The project that I am most fascinated by that came out of Danny’s imagination is that of a 10,000-year-old clock. In 1986, he predicted that the society could be “alarmed” by the year 2000 and its repercussions on software and took on the project to build a mechanical clock that would last 10,000 years. He spoke about the kind of questions that one needs to ask to make something last that long – what kind of material would you use that does not rust or be destroyed over time? where would you install it so that natural calamities would not affect it? how big would it be? How can you ensure that the precision would be maintained thousands of years from now?
Danny said “I want to build a clock that ticks once a year. The century hand advances once every one hundred years, and the cuckoo comes out on the millennium. I want the cuckoo to come out every millennium for the next 10,000 years. If I hurry I should finish the clock in time to see the cuckoo come out for the first time.”
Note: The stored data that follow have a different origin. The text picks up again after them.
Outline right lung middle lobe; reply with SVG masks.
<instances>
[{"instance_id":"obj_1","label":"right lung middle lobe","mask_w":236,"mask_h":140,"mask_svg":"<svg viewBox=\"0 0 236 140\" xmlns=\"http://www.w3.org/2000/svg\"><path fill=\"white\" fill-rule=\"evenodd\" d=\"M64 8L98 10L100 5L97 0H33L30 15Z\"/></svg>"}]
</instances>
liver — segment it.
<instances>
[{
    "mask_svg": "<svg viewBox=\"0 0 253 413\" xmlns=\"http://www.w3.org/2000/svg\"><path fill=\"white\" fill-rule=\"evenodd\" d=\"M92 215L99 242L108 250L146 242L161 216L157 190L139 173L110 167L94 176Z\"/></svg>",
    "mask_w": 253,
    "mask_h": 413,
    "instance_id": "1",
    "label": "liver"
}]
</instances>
It’s not really the end product or the usefulness of it but the questions that you would need to ask to make something last much beyond your lifetime is the true purpose of this project. He co-founded “The Long Now” Foundation with Steward Brand and this was the initial project of the foundation. A prototype of the Clock of the Long is on display at the London Science Museum and a full-scale prototype mechanical clock is being installed at a site inside a mountain in western Texas, on a sire owned by Jeff Bezos and is funded by Bezos Expeditions. The lessons learned in the construction of this first full-scale 10,000-year clock will help the final design of the clock in Nevada. In describing the project, Stewart Brand said “such icons reframe the way people think”.
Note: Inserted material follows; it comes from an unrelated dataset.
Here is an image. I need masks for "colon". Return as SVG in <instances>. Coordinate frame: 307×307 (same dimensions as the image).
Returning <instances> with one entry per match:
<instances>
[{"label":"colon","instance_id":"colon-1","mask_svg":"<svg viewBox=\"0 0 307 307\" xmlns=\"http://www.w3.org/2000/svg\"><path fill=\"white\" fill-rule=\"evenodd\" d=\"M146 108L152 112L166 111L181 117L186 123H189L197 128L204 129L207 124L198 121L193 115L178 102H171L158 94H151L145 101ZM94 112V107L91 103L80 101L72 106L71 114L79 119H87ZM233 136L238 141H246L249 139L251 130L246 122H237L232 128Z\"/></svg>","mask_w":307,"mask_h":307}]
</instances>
In a world where we live by quarterly results and daily likes, it is refreshing to think of something that can outlast us for generations and become a desired pace to visit centuries from now.
Danny is someone who not just thinks big but stays relevant so that the tech superpowers of every generation still stay in awe of his large thinking and precise implementation. The name of his company “Thinking Machine” is an apt description for Danny himself. And that makes this machine have a heart may have something to do with a bit of India that he carries with him.